Opinion: Celtics shouldn’t trade Rajon Rondo
As much as it will sting this weekend when Paul Pierce and Kevin Garnett are holding up black and white jerseys in Brooklyn, Celtics fans should be happy going forward.
The Pierce, Garnett, Rivers (and Ray Allen) window is closed and, frankly, has been for a while. The days of attempting to patch together a championship contender are over. Right now, Danny Ainge and the Celtics are in the business of trying to construct the league’s next best collective super-power that will compete for the 2017, 2018 and 2019 titles and the best way to do that is to try and land the league’s next LeBron James or Kevin Durant. In other words, they should tank the 2013-14 season in an effort to draft Andrew Wiggins, Jabari Parker, Julius Randle or Marcus Smart – the guys who are believed to be the “next big things.” The guys who could allow the Celtics to compete for titles, not just for three or four years like a late-stage Garnett, but for 10, 15, possibly 20 years.
But trading Rajon Rondo, easily the team’s best player and a guy with a team friendly contract, in order to secure one of the NBA’s worst records should not be on the C’s list of priorities.
Ainge says that the Celtics are in position for a “quicker turnaround” than when he took the reigns of the franchise in 2003. And there is actually plenty of reason to believe that he is telling the truth on this one (though if the last month or so has taught us anything regarding the Celtics, ‘Don’t trust a thing Danny Ainge says’ is it).By Ainge’s first term standards, the Celtics are already in 2006-07 mode. They won a championship a year later to complete the greatest single season turnaround in league history. While it’s highly unlikely that the C’s will capture the 2014-15 NBA crown, there is a great chance that they could be extremely good in just a year and a half. That is, if they keep Rondo to pair alongside one of these ‘next LeBron’ types.

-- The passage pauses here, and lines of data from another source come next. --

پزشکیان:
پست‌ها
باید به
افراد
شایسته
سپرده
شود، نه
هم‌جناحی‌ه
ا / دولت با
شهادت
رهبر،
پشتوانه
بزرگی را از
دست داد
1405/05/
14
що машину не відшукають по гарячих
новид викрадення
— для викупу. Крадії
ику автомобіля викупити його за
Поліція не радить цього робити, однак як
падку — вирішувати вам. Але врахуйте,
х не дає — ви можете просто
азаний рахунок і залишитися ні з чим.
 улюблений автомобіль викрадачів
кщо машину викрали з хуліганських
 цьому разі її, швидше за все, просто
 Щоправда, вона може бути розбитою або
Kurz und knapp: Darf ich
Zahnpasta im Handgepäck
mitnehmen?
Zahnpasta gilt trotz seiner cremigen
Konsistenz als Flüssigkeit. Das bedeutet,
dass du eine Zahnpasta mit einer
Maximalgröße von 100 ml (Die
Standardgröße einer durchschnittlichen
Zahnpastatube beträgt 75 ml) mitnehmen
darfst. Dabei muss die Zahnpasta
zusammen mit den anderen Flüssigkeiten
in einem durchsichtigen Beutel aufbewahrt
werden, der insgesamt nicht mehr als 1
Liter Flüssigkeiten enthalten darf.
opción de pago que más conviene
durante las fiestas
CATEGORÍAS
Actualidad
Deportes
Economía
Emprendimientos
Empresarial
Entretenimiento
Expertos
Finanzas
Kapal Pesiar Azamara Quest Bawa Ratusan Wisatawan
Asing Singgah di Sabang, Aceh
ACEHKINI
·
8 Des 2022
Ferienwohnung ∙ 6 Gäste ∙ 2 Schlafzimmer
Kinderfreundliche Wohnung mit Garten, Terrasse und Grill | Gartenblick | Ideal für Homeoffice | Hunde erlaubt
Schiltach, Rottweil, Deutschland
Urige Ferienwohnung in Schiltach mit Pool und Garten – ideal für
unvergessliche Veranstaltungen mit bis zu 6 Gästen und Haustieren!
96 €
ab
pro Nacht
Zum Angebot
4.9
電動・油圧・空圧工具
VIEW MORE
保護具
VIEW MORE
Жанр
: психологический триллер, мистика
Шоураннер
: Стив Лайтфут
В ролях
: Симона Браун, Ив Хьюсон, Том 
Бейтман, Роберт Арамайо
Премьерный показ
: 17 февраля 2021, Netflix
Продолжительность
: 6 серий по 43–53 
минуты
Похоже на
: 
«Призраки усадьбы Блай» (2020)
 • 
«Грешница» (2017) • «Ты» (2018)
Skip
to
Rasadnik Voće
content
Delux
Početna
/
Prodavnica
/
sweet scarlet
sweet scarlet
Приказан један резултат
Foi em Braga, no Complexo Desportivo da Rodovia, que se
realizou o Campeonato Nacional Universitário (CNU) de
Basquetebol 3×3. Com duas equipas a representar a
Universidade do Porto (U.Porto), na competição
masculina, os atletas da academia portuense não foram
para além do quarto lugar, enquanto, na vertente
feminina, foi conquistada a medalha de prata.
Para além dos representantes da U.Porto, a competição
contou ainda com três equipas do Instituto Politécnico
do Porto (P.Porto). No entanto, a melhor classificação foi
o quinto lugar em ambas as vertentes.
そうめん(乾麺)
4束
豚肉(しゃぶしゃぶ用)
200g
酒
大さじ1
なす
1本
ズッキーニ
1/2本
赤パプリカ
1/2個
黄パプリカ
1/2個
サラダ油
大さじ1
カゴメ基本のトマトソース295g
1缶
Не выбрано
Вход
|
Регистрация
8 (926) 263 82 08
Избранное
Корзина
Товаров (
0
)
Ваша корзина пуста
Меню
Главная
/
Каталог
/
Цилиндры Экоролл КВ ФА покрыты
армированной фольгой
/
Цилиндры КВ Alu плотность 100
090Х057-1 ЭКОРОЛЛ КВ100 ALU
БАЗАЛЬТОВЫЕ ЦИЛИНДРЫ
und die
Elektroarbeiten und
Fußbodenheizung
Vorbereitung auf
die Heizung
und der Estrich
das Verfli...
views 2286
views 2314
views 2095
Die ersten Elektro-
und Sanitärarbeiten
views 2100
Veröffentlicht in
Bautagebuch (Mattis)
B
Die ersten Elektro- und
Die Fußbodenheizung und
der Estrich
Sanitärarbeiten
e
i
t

It’s one thing to get lucky in the draft lottery. But an even harder task in the NBA is trying to lure a Top 25 player to come play for you in free agency. Just ask the Lakers, who are based in arguably the top market in the league. Free agency is tricky, no matter where your franchise is based.
Now Rondo probably isn’t talented enough to be the No. 1 guy on a championship team. But even Rondo bashers would have to admit he has the talent to be a pretty damn good No. 2 option. At his peak performance level, he could even be the league’s top sidekick.
As for that whole attitude thing? There’s a reason why Brad Stevens is going to get paid $22 million through the end of this decade. Championship coaches have to deal with egos and hot-headed players. Phil Jackson dealt with Kobe. Phil Jackson dealt with Rodman. Chuck Daly dealt with Rodman. Rudy Tomjanovich dealt with Vernon Maxwell. And Doc Rivers dealt with a guy named Rajon Rondo. Good coaches, championship coaches, find a way.
This is for certain: the easiest route to the next title involves Rondo and it involves Stevens. It involves Rondo nursing his ACL Derrick Rose-style in 2013-14. It involves Stevens making Jared Sullinger, Avery Bradley, Jeff Green and Kelly Olynyk into hot, young NBA commodities in 2013-14. Beyond that it involves Rondo and Stevens getting along.
A quick turnaround is doable for Ainge. But if Rondo is holding up a different colored jersey in another NBA city in these next couple of years, well, that’s when things will start to become complicated.